Defibrillator transmissions sent to the bedside monitor are not encrypted, meaning that someone intercepting transmissions could retrieve data such as a patient's birth date, medical ID, and Social Security number. Researchers are concerned that as this technology is used in more devices—pacemakers, spinal cord stimulators, and hearing implants—and as radio ranges increase, patients’ data will be at greater risk. "There will be more implanted devices and more wireless capabilities and transmissions over greater distances," said Dr. William Maisel, a study authors and Harvard-affiliated director of the Medical Device Safety Institute at Beth Israel Deaconess Medical Center in Boston.
Food and Drug Administration spokeswoman, Peper Long, said hackers could use special software and antennas to intercept defibrillator transmissions, but felt this sort of hacking and malicious reprogramming, was "remote." "The benefits clearly outweigh the risks," said Long.
Defibrillators use electrical shocks to restore a heart to a normal heartbeat when it detects arrhythmia or other abnormalities; the American Heart Association recommends stopped hearts be shocked within two minutes.
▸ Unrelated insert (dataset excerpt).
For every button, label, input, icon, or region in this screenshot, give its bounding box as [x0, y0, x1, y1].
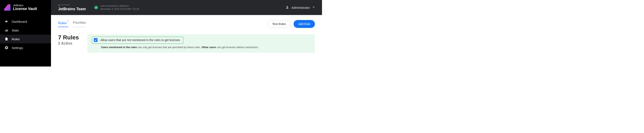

Chief defibrillator makers are Medtronic Inc., Boston Scientific Corp., and St. Jude Medical Inc. Maisel's team studied Medtronic's Maximo defibrillator.
Bruce Lindsay, an electro physiologist at the Cleveland Clinic and president of the Heart Rhythm Society, said defibrillator transmissions are "not designed to withstand terrorist attacks. But I don't think the findings have any great clinical significance. To hack the system, you have to get the programmer right up against the patient's chest. It's not as if somebody could do this from down the street."
Medtronic spokesman Rob Clark said the risk of any "deliberate, malicious, or unauthorized manipulation of a device is extremely low." Clark said future versions capable of transmitting signals as far as 30 feet will have stronger security. Boston Scientific said its defibrillators "incorporate encryption and security technologies designed to mitigate these risks," including measures to prevent unauthorized reprogramming. St. Jude said, "As the study points out, the likelihood of unauthorized or illegal manipulation of an implantable device is extremely remote, and St. Jude Medical is not aware of such an event with our devices."
Future iterations will have stronger, improved technology. "Our issues are less with the current generation of devices than with where we see the industry going with implanted medical devices," said Maisel. Maisel’s and fellow author Tadayoshi Kohno’s—a University of Washington assistant professor who co-led a 2003 study that raised questions about the security of an electronic voting system—study will be presented and published May 19 at a conference of the Institute of Electrical and Electronic Engineers Symposium on Security and Privacy.